SIR 2025
Gastrointestinal Interventions
Scientific Session
Mohammad Mirza-Aghazadeh-Attari, MD, MPH
Postdoctoral Research Fellow
Johns Hopkins University, United States
Hyeoncheol Park, PhD
Research Associate
Johns Hopkins University, United States
Cheng-Yu Lee, PhD
Postdoctoral Research Fellow
Johns Hopkins University, United States
Xingde Li, PhD
Professor of Biomedical Engineering, Electrical and Computer Engineering and Oncology
Johns Hopkins University, United States
Harjit Singh, MD, FSIR
Professor of Radiology and Radiological Science
Johns Hopkins Hospital, United States
To demonstrate the feasibility of obtaining OCT imaging from the biliary system using a novel low-profile OCT probe.
Materials and Methods: A total of six patients were included in this trial. Inclusion criteria consisted of patients with indwelling biliary tubes with histologic proof of their underlying pathology for both benign and malignant causes of biliary pathology. Patient data were retrieved from an electronic medical documentation system, and procedural details such as procedure time and radiation dose metrics were recorded intraoperatively. An 800-nm spectral-domain OCT (SD-OCT) platform was developed for imaging in vivo biliary systems and had previously demonstrated efficacy in animal models. The set consists of a linear-k spectrometer of 2K pixels, which can accommodate a spectrum bandwidth of approximately 250 nm centered around 800 nm and offers an imaging depth of approximately 1.2 mm in the vertical plane. Catheter rotation speed up to 20 frames per second is performed by using broadband fiber-optics rotary joint, while the probe is protected by a plastic sheet. 3D imaging was achieved by pulling back the circumferentially rotating catheter, with a pullback speed of 0.4 mm/s (corresponding to an image-image pitch of about 20 µm). 2D OCT images were generated intra-operatively, and 3D volumetric analysis was performed post-procedurally.
Results:
Four males and two females were included in the study.
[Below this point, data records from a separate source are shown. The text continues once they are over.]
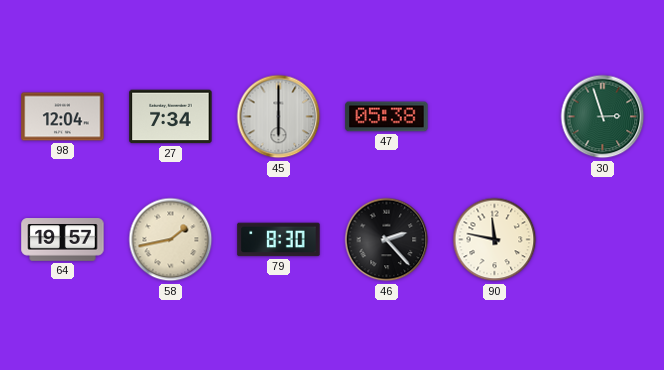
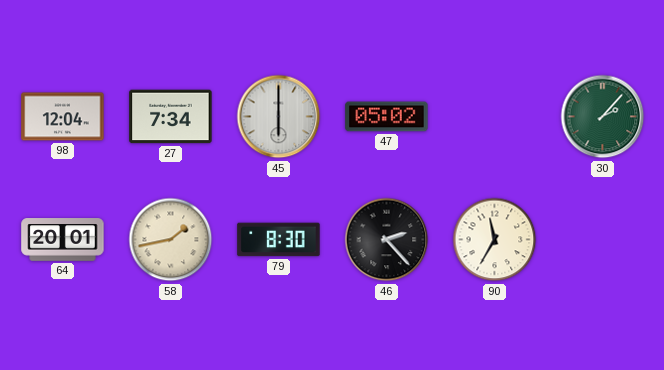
47: 05:38 -> 05:02
30: 2:57 -> 2:07
64: 19:57 -> 20:01
90: 11:47 -> 11:35
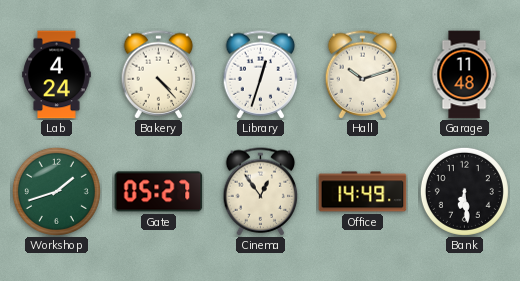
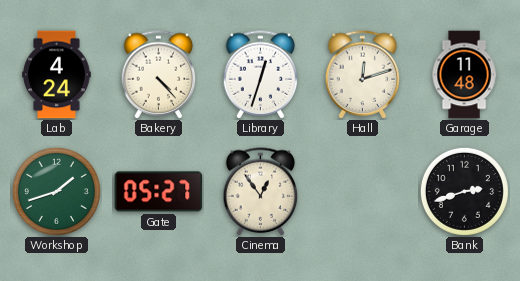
Hall: 10:12 -> 12:12
Office: 14:49 -> none
Bank: 6:29 -> 2:42
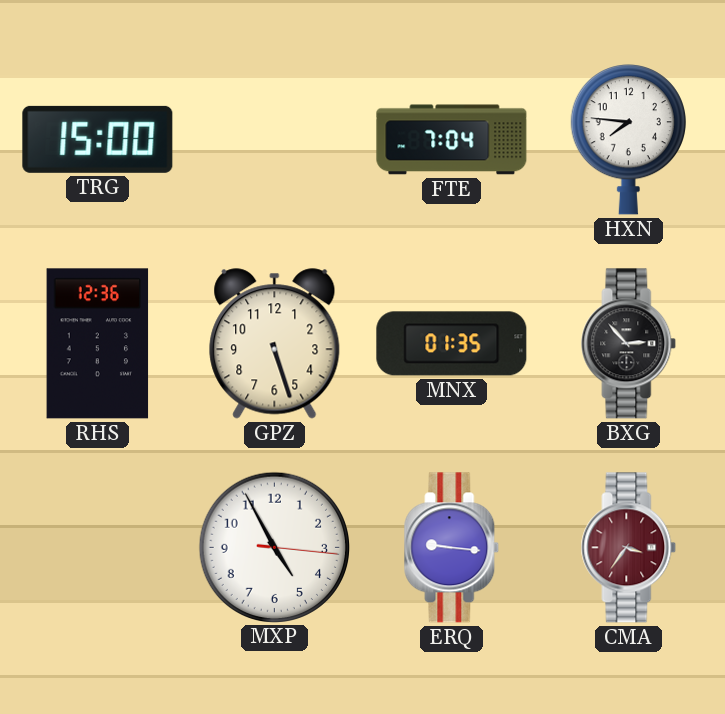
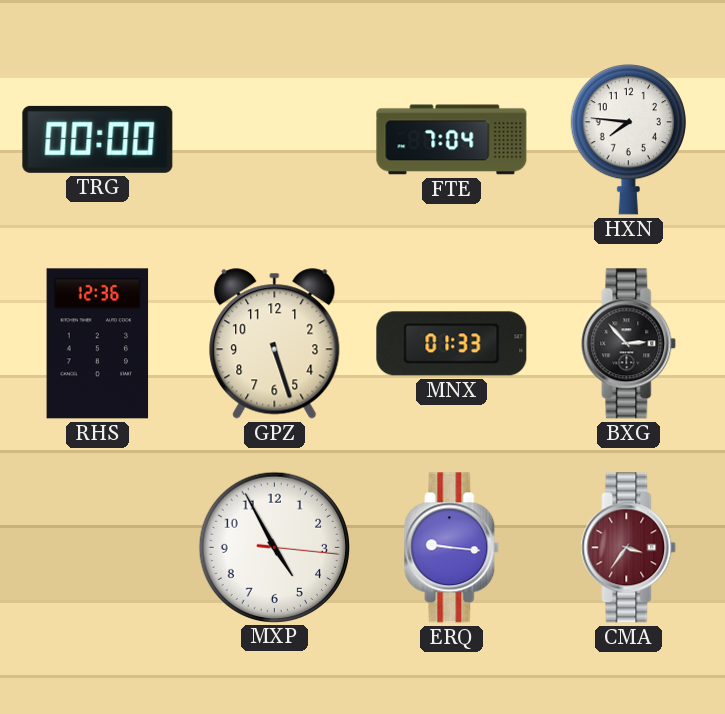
TRG: 15:00 -> 00:00
MNX: 01:35 -> 01:33
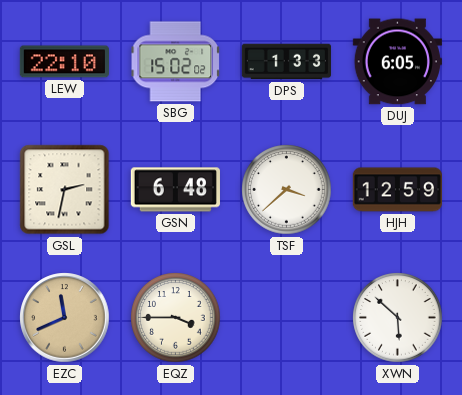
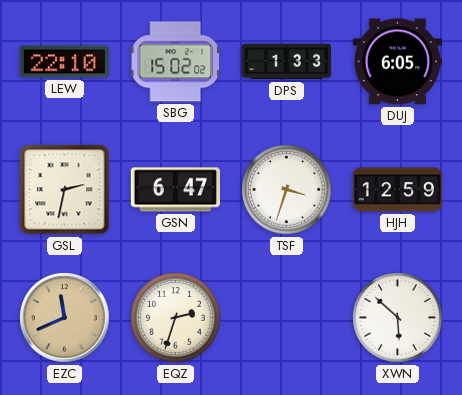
GSN: 6:48 -> 6:47
TSF: 3:38 -> 3:33
EQZ: 3:45 -> 2:33
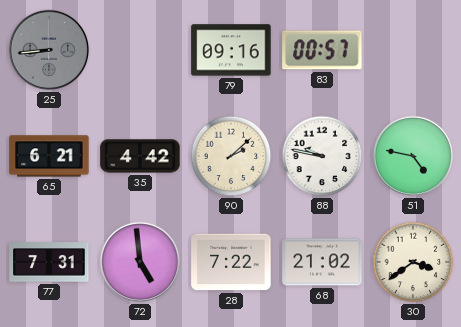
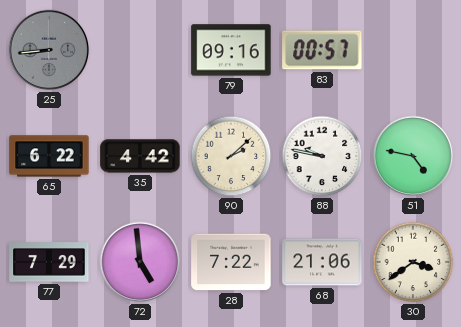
65: 6:21 -> 6:22
77: 7:31 -> 7:29
68: 21:02 -> 21:06
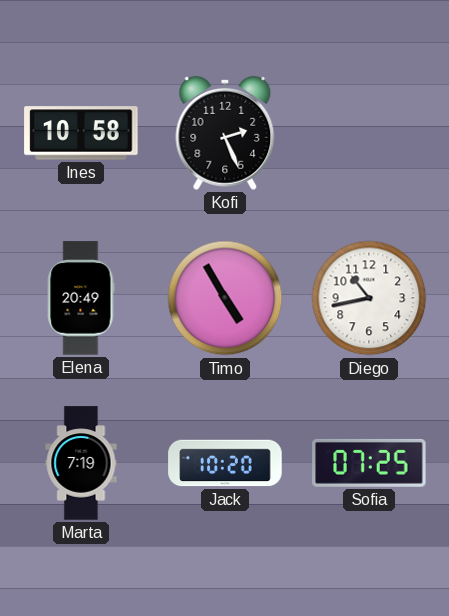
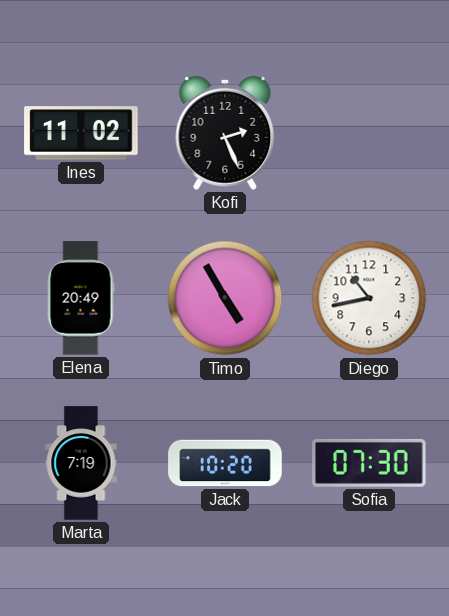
Ines: 10:58 -> 11:02
Sofia: 07:25 -> 07:30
Patient characteristics and procedural details are presented in Table1. The median age of patients was 70 years (Q1=38, Q3=74, Int Range = 36). Four patients had biliary obstruction due to benign inflammatory causes, while two patients had malignant biliary obstruction. The OCT study was done concomitantly with routine clinical care during minimally invasive biliary interventions under fluoroscopy guidance. All patients were moderately sedated. The mean and median procedure time were 76.5, and 75 minutes, respectively (Range 34min-118mins). The mean and median added time due to OCT imaging was 8.8 and 9 minutes, respectively (Range 6-12), with minimal addition to total procedure time. Obtaining OCT imaging was successful in all 6 cases, with none of the patients reporting any complications afterward, or in 2 weeks follow-up.
Conclusion:
Our results indicate that our proposed catheter is safe in human subjects, is not associated with major or minor complications in clinical settings, is feasible in different clinical scenarios, and has a high degree of technical success rate.